Want to understand how set C contains ##N## x H. H is only defined to be a set with element e and as the domain/range of function k. Is this enough information to conclude that the second set in the cartesian product W is H and not a subset of H?

My thinking is to show that ##N## and H satisfy the definition of sets A and B in an element W = A x B ##\epsilon## C. Then ##N## x H ##\epsilon##. Since 1 ##\epsilon## A so A ##\subseteq N##. If n ##\epsilon## A then s(n) ##\epsilon## A then by Peano Axioms/induction A = ##N##. Then we have to show that B = H. This is the part I am confused by.

Let e ##\epsilon## B. By the set builder rule of C, if (n,y) ##\epsilon## W then (s(n),k(y)) ##\epsilon## W which means if y ##\epsilon## B then k(y) ##\epsilon## B. This means that k(1) ##\epsilon## B and k^{n}(1) ##\epsilon## B. But according to this definition, B is infinite as there are infinite n ##\epsilon## N.

To show that B = H, I either need to use some theorem or show that H and B are subsets of each other. But if I don't know what's in H how do I show that every element of B is also in H and vice versa?

I don't fully understand your post but I think you've missed the point because it's trivial. ##\mathbb{N}\times H## just simply satisfy that if ##(x,y) \in \mathbb{N}\times H## then ##(s(x),k(y))\in \mathbb{N}\times H##. But s and k by definition return elements of ##\mathbb{N}## and ##H## so of course it's true.

Also we need ##(1,e)\in \mathbb{N}\times H## which is similarly trivial, since we already know they belong to these sets. Hence ##\mathbb{N}\times H## is an element of ##C##

Office_Shredder said:

I don't fully understand your post but I think you've missed the point because it's trivial. ##\mathbb{N}\times H## just simply satisfy that if ##(x,y) \in \mathbb{N}\times H## then ##(s(x),k(y))\in \mathbb{N}\times H##. But s and k by definition return elements of ##\mathbb{N}## and ##H## so of course it's true.

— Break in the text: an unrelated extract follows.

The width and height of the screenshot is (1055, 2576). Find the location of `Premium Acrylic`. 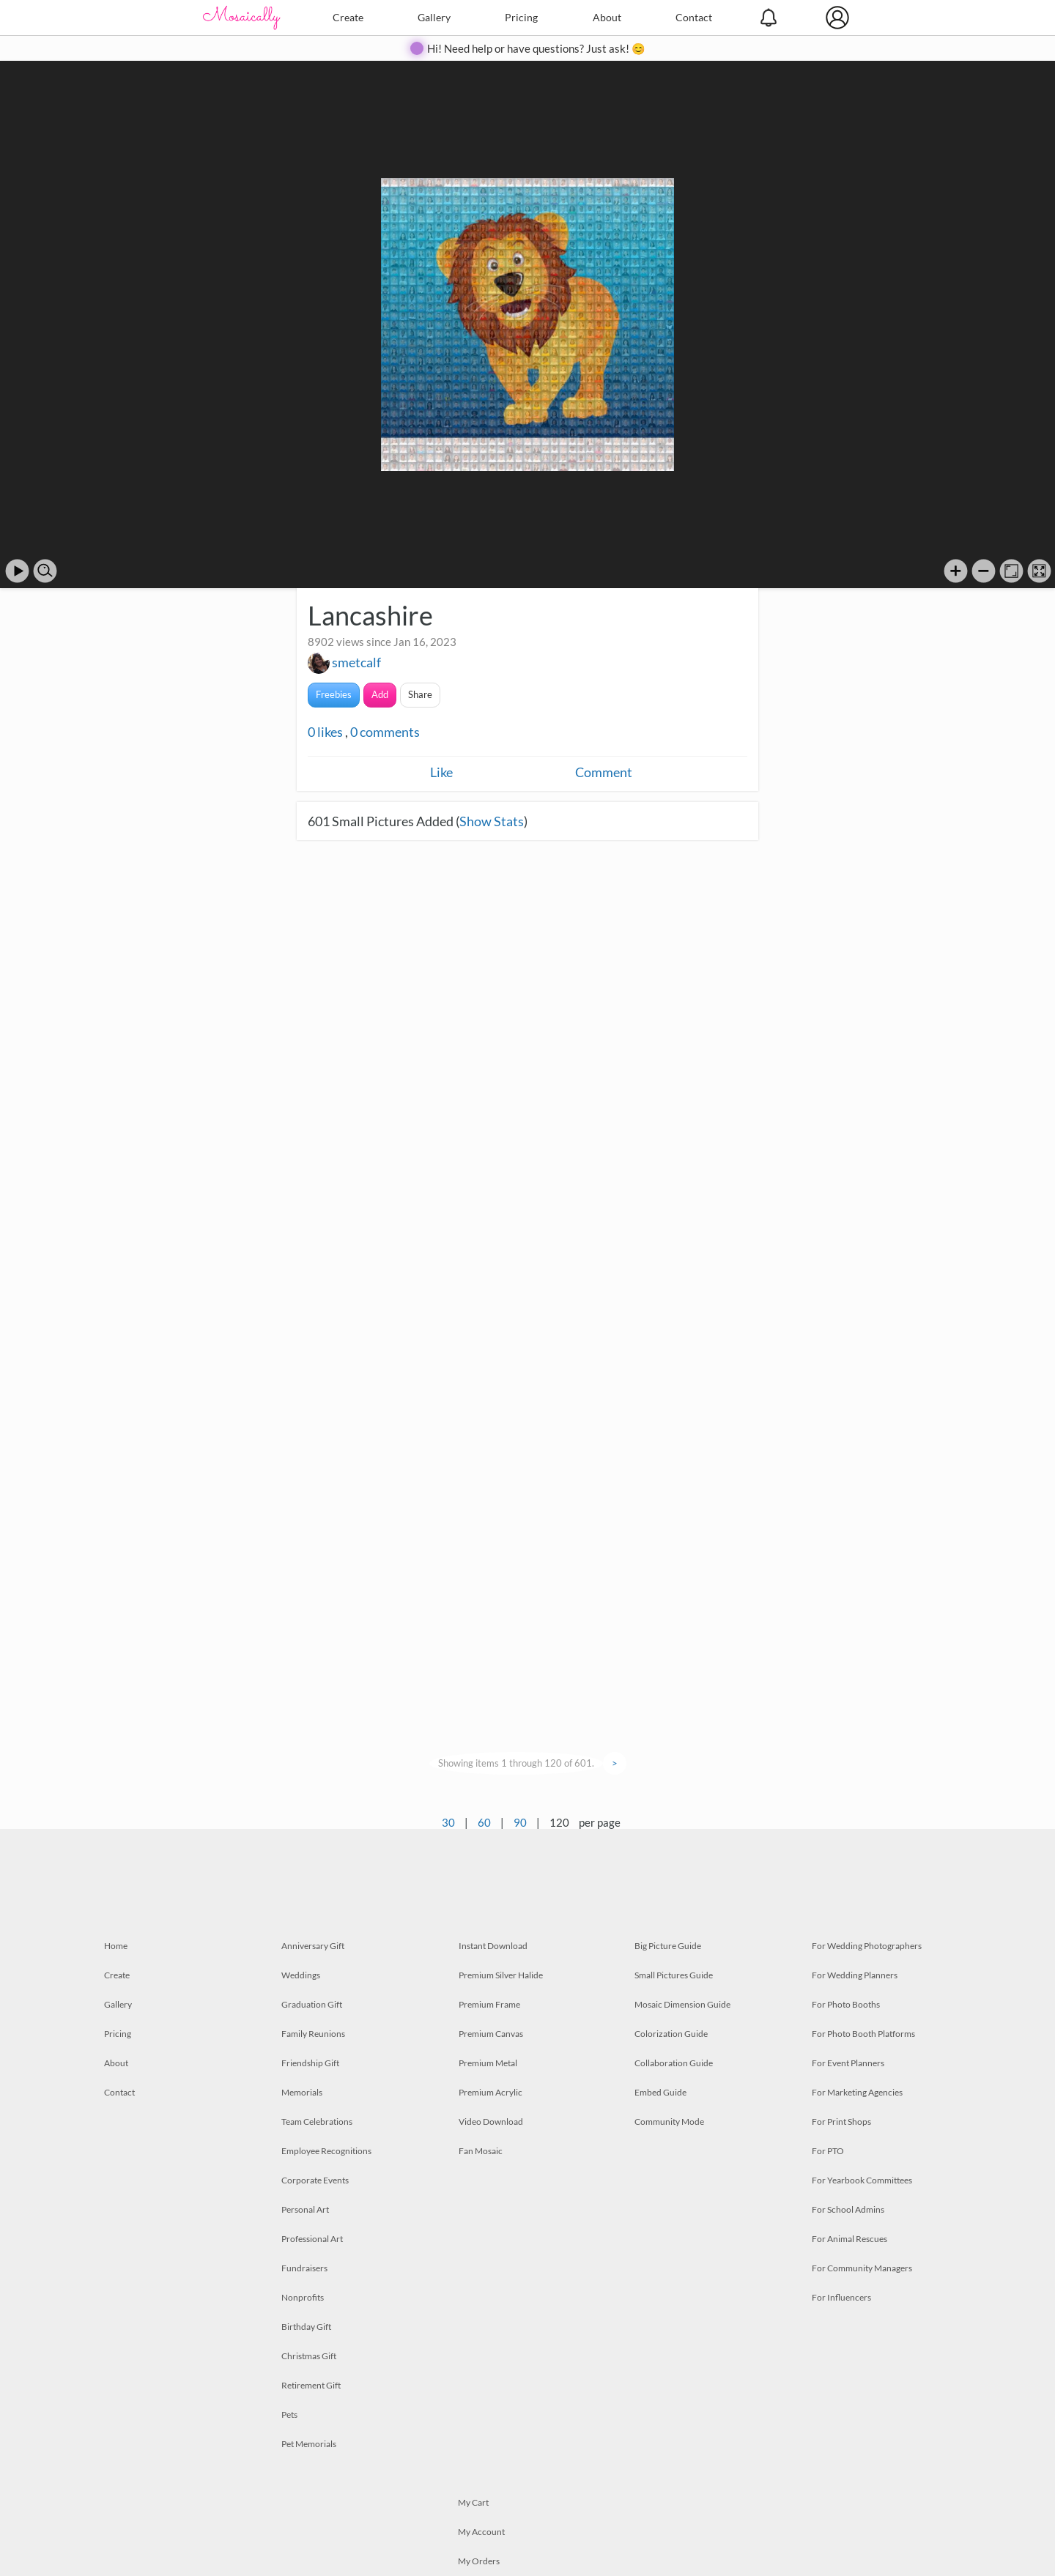 Premium Acrylic is located at coordinates (490, 2092).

Also we need ##(1,e)\in \mathbb{N}\times H## which is similarly trivial, since we already know they belong to these sets. Hence ##\mathbb{N}\times H## is an element of ##C##

I really overthought this. So that condition is really just the definition of a function H->H; H contains every element in the domain and range of k and there must be a k(y) in H for every element y in H. So that definition starting with the element e completely populates H as I mentioned above?

Great signature btw. Combinatorics is indeed very subtle.